On our missions base, our prayer times and services continually pastiched with the telltale chirps of self phones*. Just this morning, after worship I stopped playing the piano and the first sound was not a prayer, not an amen, but the electronic ditty of a mobile that I’m sure was an emergency. (sarcastic italics not available in all email formats) It happens in church on Sundays and in restaurants on Saturdays and every day in between. These are people I love who love God too but can’t give Him priority over their ringers.
I’ve been reluctant to join in this sort of cacophony. So after I gave up on our line being repaired, I relented aloud that I needed to buy one. Tim, a good friend, told me, “I have an old
self phone you can have. It’s not reliable and shuts off sometimes when you walk around with it in your pocket, but you’re welcome to it.”
Free phone? Beats throwing money away for something I didn’t want. I accepted the offer. My roommates were delighted that I brought the beast home. But the phone didn’t work at all.
“No, this is perfect.” I told them, somewhat relieved. “I can honestly tell people I have a self phone without being bothered day by day by the noise of it.” And I dropped it in my coat pocket.
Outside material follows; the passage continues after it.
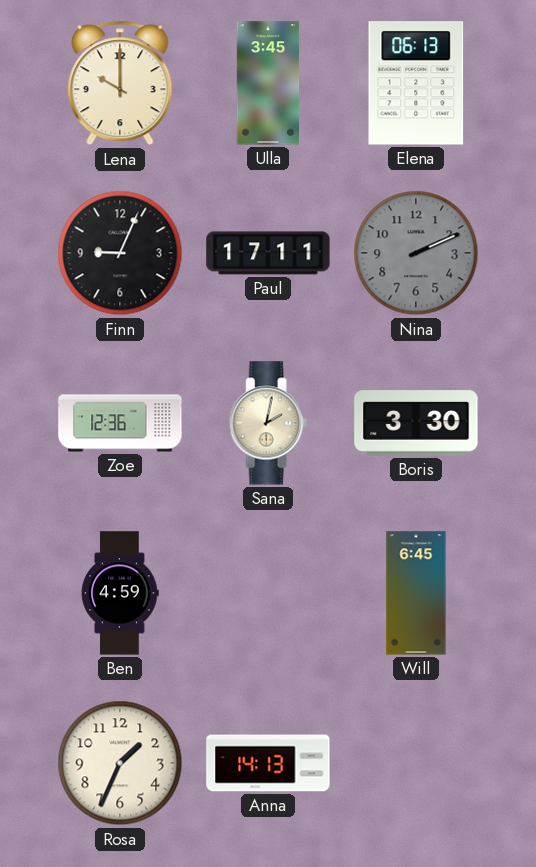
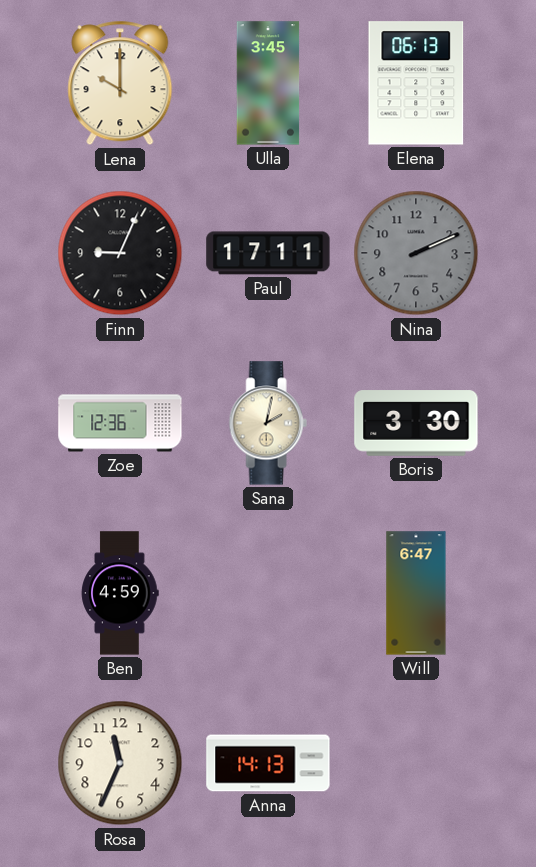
Will: 6:45 -> 6:47
Rosa: 1:34 -> 11:34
Later I was walking home one of the girls (don’t get goofy ideas. We live in the city and I walk home all the girls) and pulled out the gizmo. She told me, “Oh I have a self phone just like that, except the back keeps sliding off so I bought a new one. You can have the old one if you want, it really does work.”
So now I had not one but two cell phones. I took the back off of Tim’s phone and put it on Krista’s phone and it stays fine. And while Krista’s phone worked but she couldn’t find the charger, Tim had a charger but no working phone. So I created one working self phone from the two cast offs, a virtual Franken-Selfphone.
And so I’m making the best of a necessary evil. All the same, I feel like I’ve violated some sort high principle. What if this is the first step toward spiraling down some moral abyss, where next I’ll start drinking coffee, then start eating tofu, then at the very bottom, I’ll buy a Macintosh computer. Just keep me in your prayers.